I have a load-bearing raspberry pi on my network - it runs a DNS server, zigbee2mqtt, unifi controller, and a restic rest server. This raspberry pi, as is tradition, boots from a microSD card. As we all know, microSD cards suck a little bit and die pretty often; I've personally had this happen not all that long ago.
I'd like to keep a reasonably up-to-date hot spare ready, so when it does give up the ghost I can just swap them out and move on with my life. I can think of a few ways to accomplish this, but I'm not really sure what's the best:
- The simplest is probably cron + dd, but I'm worried about filesystem corruption from imaging a running system and could this also wear out the spare card?
- recreate partition structure, create an fstab with new UUIDs, rsync everything else. Backups are incremental and we won't get filesystem corruption, but we still aren't taking a point-in-time backup which means data files could be inconsistent with each other. (honestly unlikely with the services I'm running.)

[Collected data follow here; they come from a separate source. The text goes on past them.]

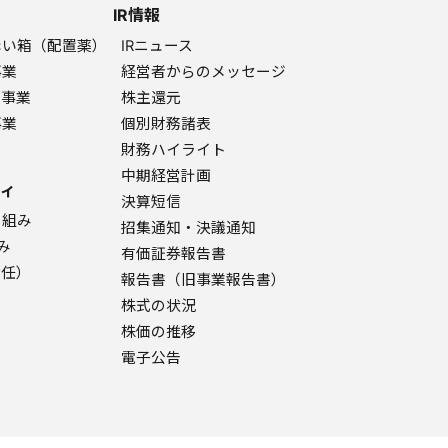
IR情報
赤い箱（配置薬）
IRニュース
事業
経営者からのメッセージ
ク事業
株主還元
事業
個別財務諸表
財務ハイライト
中期経営計画
ィ
決算短信
り組み
招集通知・決議通知
み
有価証券報告書
責任）
報告書（旧事業報告書）
株式の状況
株価の推移
電子公告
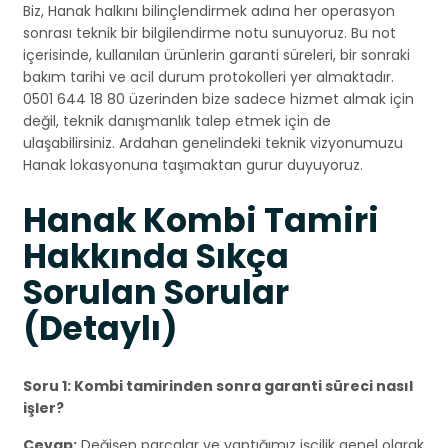
Biz, Hanak halkını bilinçlendirmek adına her operasyon
sonrası teknik bir bilgilendirme notu sunuyoruz. Bu not
içerisinde, kullanılan ürünlerin garanti süreleri, bir sonraki
bakım tarihi ve acil durum protokolleri yer almaktadır.
0501 644 18 80 üzerinden bize sadece hizmet almak için
değil, teknik danışmanlık talep etmek için de
ulaşabilirsiniz. Ardahan genelindeki teknik vizyonumuzu
Hanak lokasyonuna taşımaktan gurur duyuyoruz.
Hanak Kombi Tamiri
Hakkında Sıkça
Sorulan Sorular
(Detaylı)
Soru 1: Kombi tamirinden sonra garanti süreci nasıl
işler?
Cevap:
Değişen parçalar ve yaptığımız işçilik genel olarak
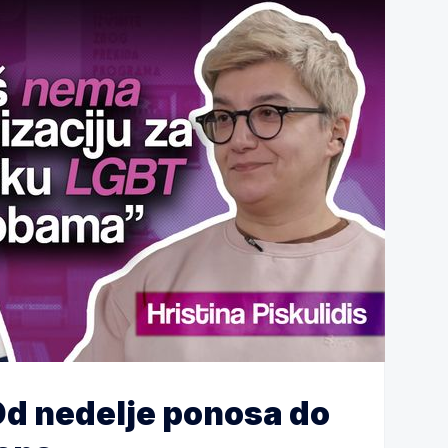
 Od nedelje ponosa do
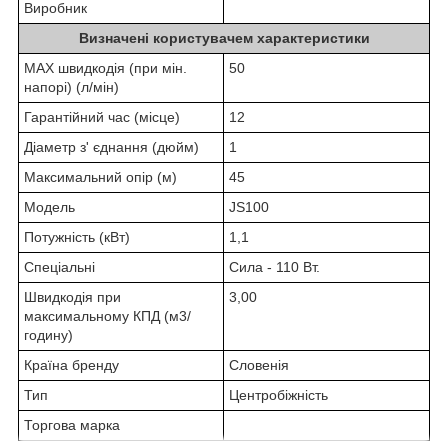
Виробник
Визначені користувачем характеристики
MAX швидкодія (при мін.
50
напорі) (л/мін)
Гарантійний час (місце)
12
Діаметр з' єднання (дюйм)
1
Максимальний опір (м)
45
Модель
JS100
Потужність (кВт)
1,1
Спеціальні
Сила - 110 Вт.
Швидкодія при
3,00
максимальному КПД (м3/
годину)
Країна бренду
Словенія
Тип
Центробіжність
Торгова марка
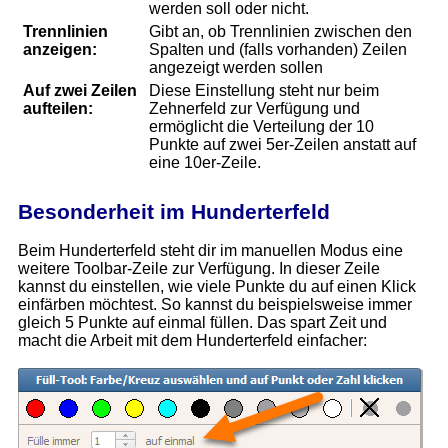
werden soll oder nicht.
Trennlinien
Gibt an, ob Trennlinien zwischen den
anzeigen:
Spalten und (falls vorhanden) Zeilen
angezeigt werden sollen
Auf zwei Zeilen
Diese Einstellung steht nur beim
aufteilen:
Zehnerfeld zur Verfügung und
ermöglicht die Verteilung der 10
Punkte auf zwei 5er-Zeilen anstatt auf
eine 10er-Zeile.
Besonderheit im Hunderterfeld
Beim Hunderterfeld steht dir im manuellen Modus eine
weitere Toolbar-Zeile zur Verfügung. In dieser Zeile
kannst du einstellen, wie viele Punkte du auf einen Klick
einfärben möchtest. So kannst du beispielsweise immer
gleich 5 Punkte auf einmal füllen. Das spart Zeit und
macht die Arbeit mit dem Hunderterfeld einfacher:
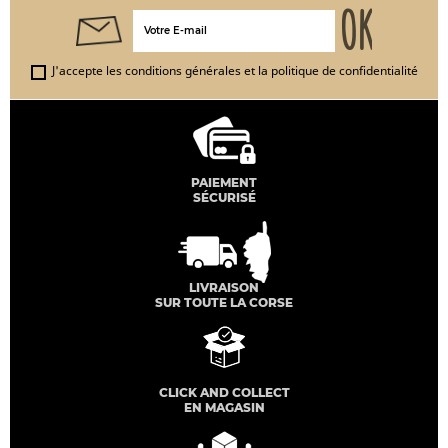
J'accepte les conditions générales et la politique de confidentialité
PAIEMENT
SÉCURISÉ
LIVRAISON
SUR TOUTE LA CORSE
CLICK AND COLLECT
EN MAGASIN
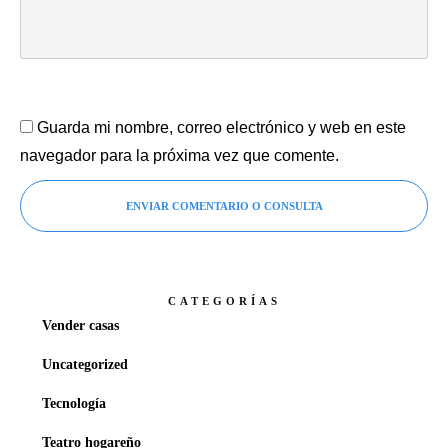
Guarda mi nombre, correo electrónico y web en este
navegador para la próxima vez que comente.
ENVIAR COMENTARIO O CONSULTA
CATEGORÍAS
Vender casas
Uncategorized
Tecnología
Teatro hogareño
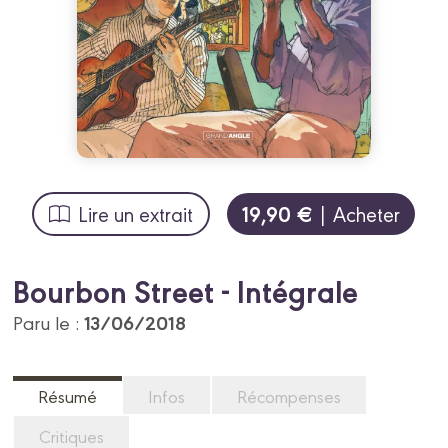
19,90 €
Lire un extrait
| Acheter
Bourbon Street - Intégrale
13/06/2018
Paru le :
Résumé
Infos
Récompenses
Critiques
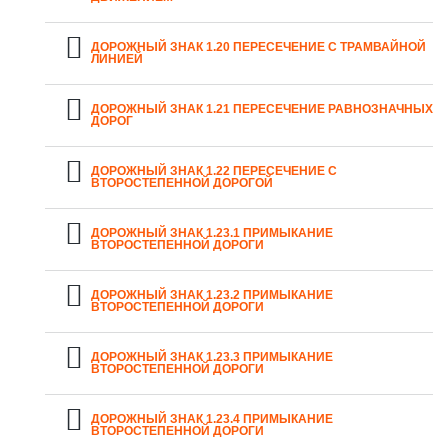
ДОРОЖНЫЙ ЗНАК 1.20 ПЕРЕСЕЧЕНИЕ С ТРАМВАЙНОЙ
ЛИНИЕЙ
ДОРОЖНЫЙ ЗНАК 1.21 ПЕРЕСЕЧЕНИЕ РАВНОЗНАЧНЫХ
ДОРОГ
ДОРОЖНЫЙ ЗНАК 1.22 ПЕРЕСЕЧЕНИЕ С
ВТОРОСТЕПЕННОЙ ДОРОГОЙ
ДОРОЖНЫЙ ЗНАК 1.23.1 ПРИМЫКАНИЕ
ВТОРОСТЕПЕННОЙ ДОРОГИ
ДОРОЖНЫЙ ЗНАК 1.23.2 ПРИМЫКАНИЕ
ВТОРОСТЕПЕННОЙ ДОРОГИ
ДОРОЖНЫЙ ЗНАК 1.23.3 ПРИМЫКАНИЕ
ВТОРОСТЕПЕННОЙ ДОРОГИ
ДОРОЖНЫЙ ЗНАК 1.23.4 ПРИМЫКАНИЕ
ВТОРОСТЕПЕННОЙ ДОРОГИ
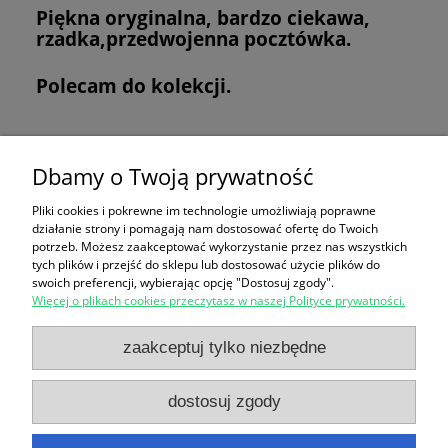
Piękna oryginalna, bardzo ciekawa,
rzadka,przedwojenna pocztówka.
Polecam do kolekcji.
Koszyk
Dbamy o Twoją prywatność
Pliki cookies i pokrewne im technologie umożliwiają poprawne
produktów:
0
działanie strony i pomagają nam dostosować ofertę do Twoich
wartość:
0,00 zł
potrzeb. Możesz zaakceptować wykorzystanie przez nas wszystkich
przejdź do koszyka
tych plików i przejść do sklepu lub dostosować użycie plików do
swoich preferencji, wybierając opcję "Dostosuj zgody".
Więcej o plikach cookies przeczytasz w naszej Polityce prywatności.
Zakupy
zaakceptuj tylko niezbędne
Pomoc
dostosuj zgody
Moje konto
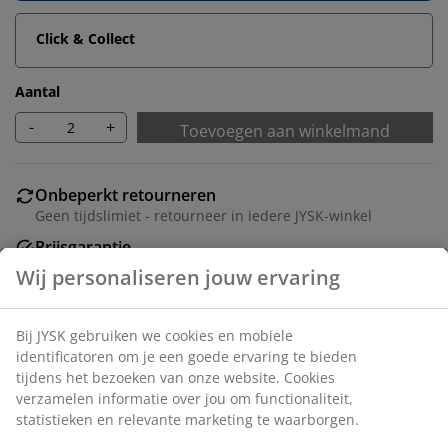
Click & Collect
Aantal
-
+
Toevoegen aan winkelmand
Onbeperkt retourneren
Geen tijdslimiet - retourneer in iedere JYSK-winkel
Prijsgarantie
30 dagen prijsgarantie op alle artikelen
Flexibele bezorgopties
Snelle en gemakkelijke bezorgopties naar keuze
Artikelnummer: 2002942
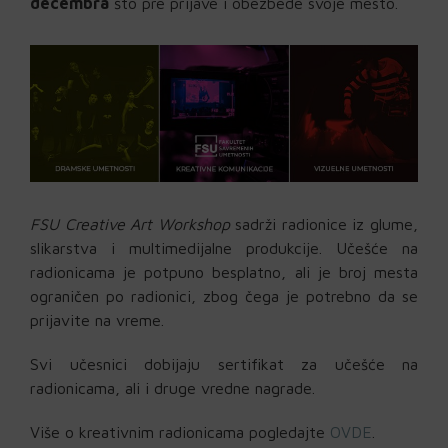
decembra
što pre prijave i obezbede svoje mesto.
FSU Creative Art Workshop
sadrži radionice iz glume,
slikarstva i multimedijalne produkcije. Učešće na
radionicama je potpuno besplatno, ali je broj mesta
ograničen po radionici, zbog čega je potrebno da se
prijavite na vreme.
Svi učesnici dobijaju sertifikat za učešće na
radionicama, ali i druge vredne nagrade.
Više o kreativnim radionicama pogledajte
OVDE
.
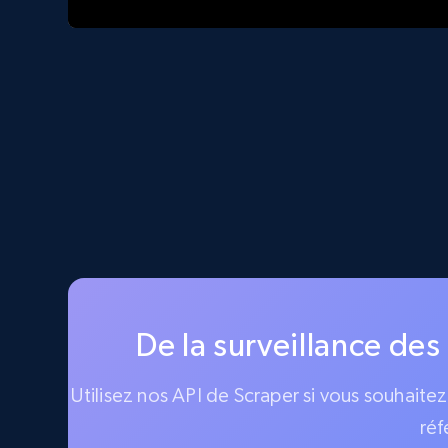
De la surveillance des
Utilisez nos API de Scraper si vous souhaite
réf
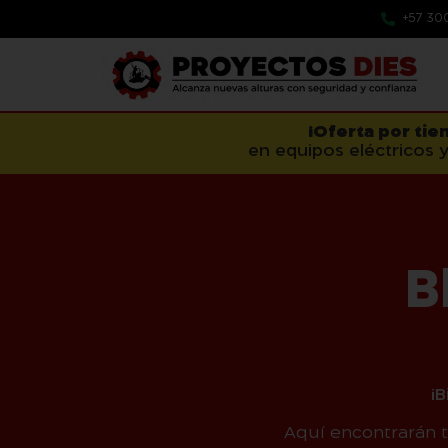
+57 30
¡Oferta por tie
en equipos eléctricos y
B
¡
Aquí encontrarán 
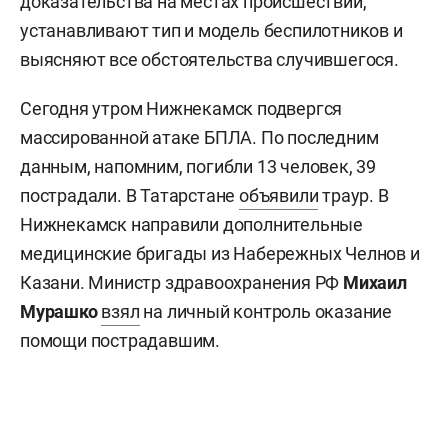
доказательства на местах происшествий,
устанавливают тип и модель беспилотников и
выясняют все обстоятельства случившегося.
Сегодня утром Нижнекамск подвергся
массированной атаке БПЛА. По последним
данным, напомним, погибли 13 человек, 39
пострадали. В Татарстане
объявили
траур. В
Нижнекамск направили дополнительные
медицинские бригады из Набережных Челнов и
Казани. Министр здравоохранения РФ
Михаил
Мурашко
взял
на личный контроль оказание
помощи пострадавшим.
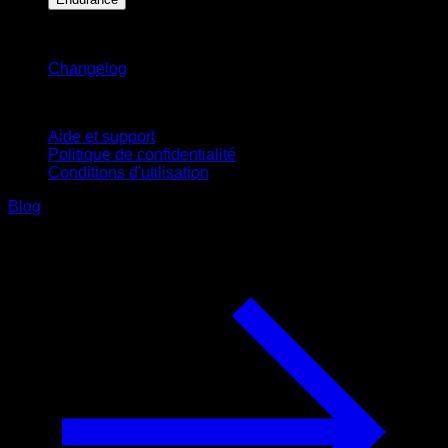
Restez informé
Changelog
Support
Aide et support
Politique de confidentialité
Conditions d'utilisation
Blog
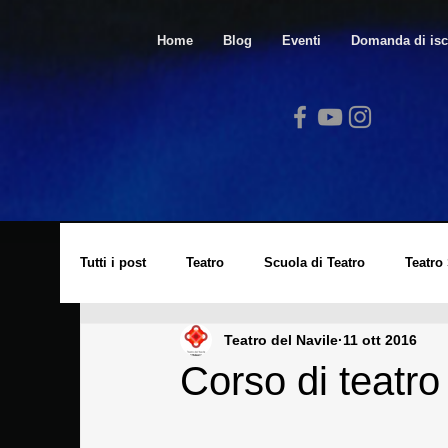
Home
Blog
Eventi
Domanda di isc
Tutti i post
Teatro
Scuola di Teatro
Teatro
Teatro del Navile
11 ott 2016
Video
Spazio Arte
Lucio Dalla
Cors
Corso di teatro
Laboratorio di Cinema
Eventi
Archivio St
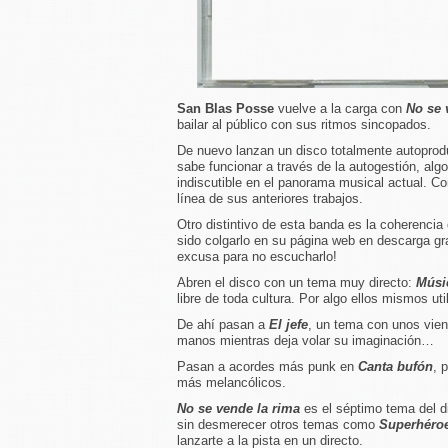
San Blas Posse
vuelve a la carga con
No se 
bailar al público con sus ritmos sincopados.
De nuevo lanzan un disco totalmente autoprod
sabe funcionar a través de la autogestión, alg
indiscutible en el panorama musical actual. C
línea de sus anteriores trabajos.
Otro distintivo de esta banda es la coherencia
sido colgarlo en su página web en descarga gra
excusa para no escucharlo!
Abren el disco con un tema muy directo:
Músic
libre de toda cultura. Por algo ellos mismos ut
De ahí pasan a
El jefe
, un tema con unos vien
manos mientras deja volar su imaginación…
Pasan a acordes más punk en
Canta bufón
, 
más melancólicos.
No se vende la rima
es el séptimo tema del di
sin desmerecer otros temas como
Superhéro
lanzarte a la pista en un directo.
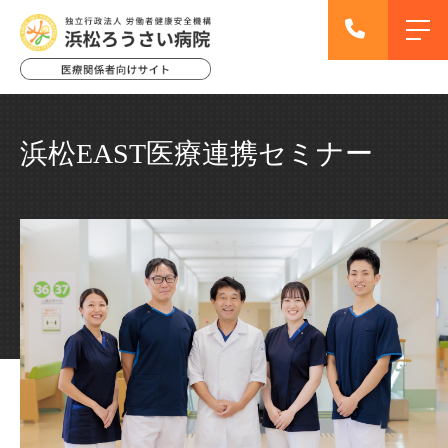
浜松EAST医療連携セミナー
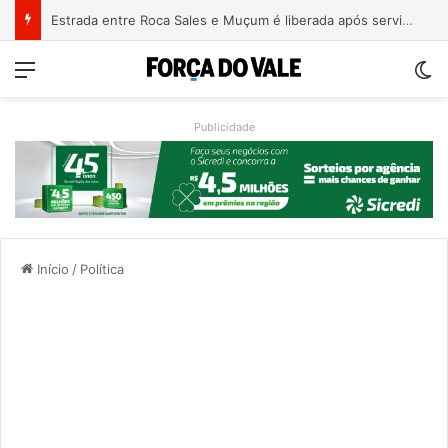
Estrada entre Roca Sales e Muçum é liberada após serviços de manutenção
Menu
Sw
Publicidade
Início
/
Política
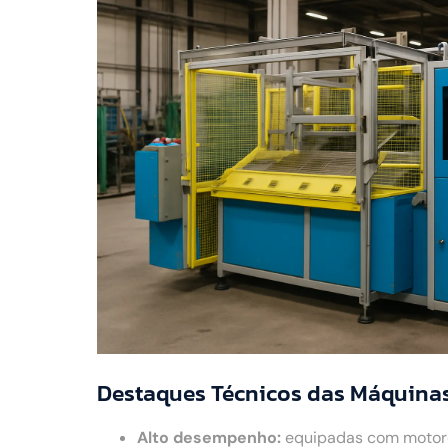
Destaques Técnicos das Máquina
Alto desempenho:
equipadas com motores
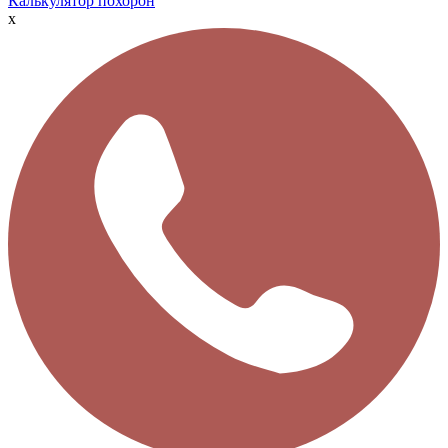
Калькулятор похорон
x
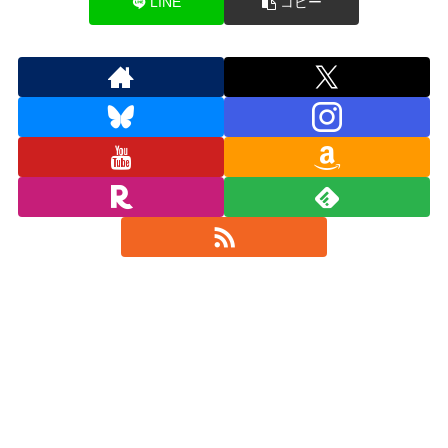
LINE
コピー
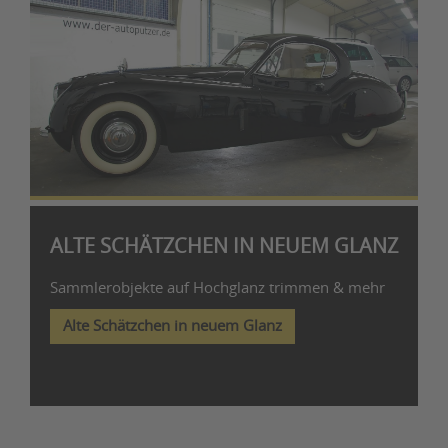
ALTE SCHÄTZCHEN IN NEUEM GLANZ
Sammlerobjekte auf Hochglanz trimmen & mehr
Alte Schätzchen in neuem Glanz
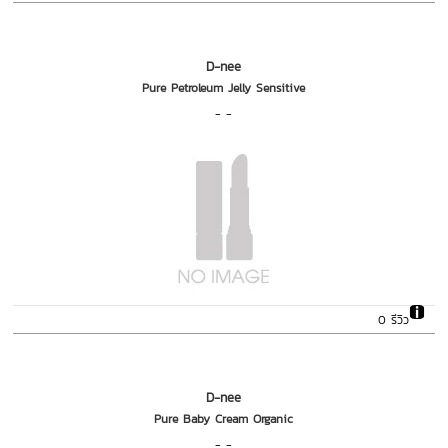
D-nee
Pure Petroleum Jelly Sensitive
- -
0 รีวิว
D-nee
Pure Baby Cream Organic
- -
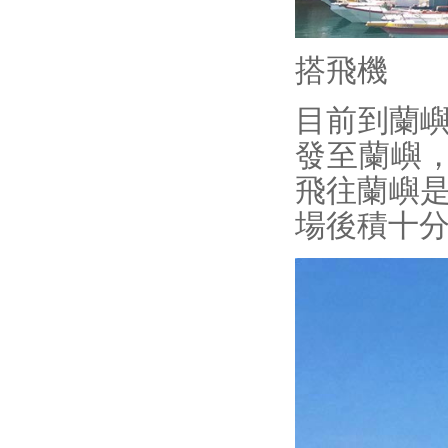
197-縱谷大地藝術季
2019臺東慢食節－經典重現
燈籠彩繪高掛 台東火車站好繽
搭飛機
紛
2019 鹿野「花鹿米」養生樂活
目前到蘭
節系列活動
發至蘭嶼，
超好拍！台東市新增裝置藝術
展現阿美族與林投的連結
飛往蘭嶼是
【全台活動月曆】告訴你六月有
什麼好玩！一起去看滑龍舟參加
場後積十
沙雕藝術季
綠島、蘭嶼觀光資源多 業者及
台東縣府合推跳島郵輪旅遊
躺馬路聽金曲 台東星空音樂會
首場池上登場
台東自由行10大推薦玩法 包車
交通指南看這篇！
杜絕誤解！讓40名專業解說員
帶你深度探索蘭嶼
野餐新食尚！ 全台熱門「野餐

- Migrate to BTRFS or ZFS, send/receive snapshots. This would be annoying to set up because I'd need to switch the rpi's filesystem, but once done I think this might be the best option? We get incremental updates, point-in-time backups, and even rollback on the original card if I want it.
I'm thinking out loud a little bit here, but do y'all have any thoughts? I think I'm leaning towards ZFS or BTRFS.
I can't remember the steps (they were simple though) but when my Home Assistant raspi SD card died, I bought a 128gb SSD from AliExpress and a usb-sata cable.
I then did something to the pi that meant it can boot from the SSD, and flashed the SSD using Balenetcher or RUFUS or whatever (same program I was using to flash my SD cards basically).
Then it was just a case of plugging in and turning it on.
Runs exactly the same as with an SD card with less dying because SD cards aren't meant for a lot of read/write but SSDs do.
Just Google "Booting a pi from an SSD" and follow the steps
That’s true, just booting from an SSD would be a lot more reliable and simple.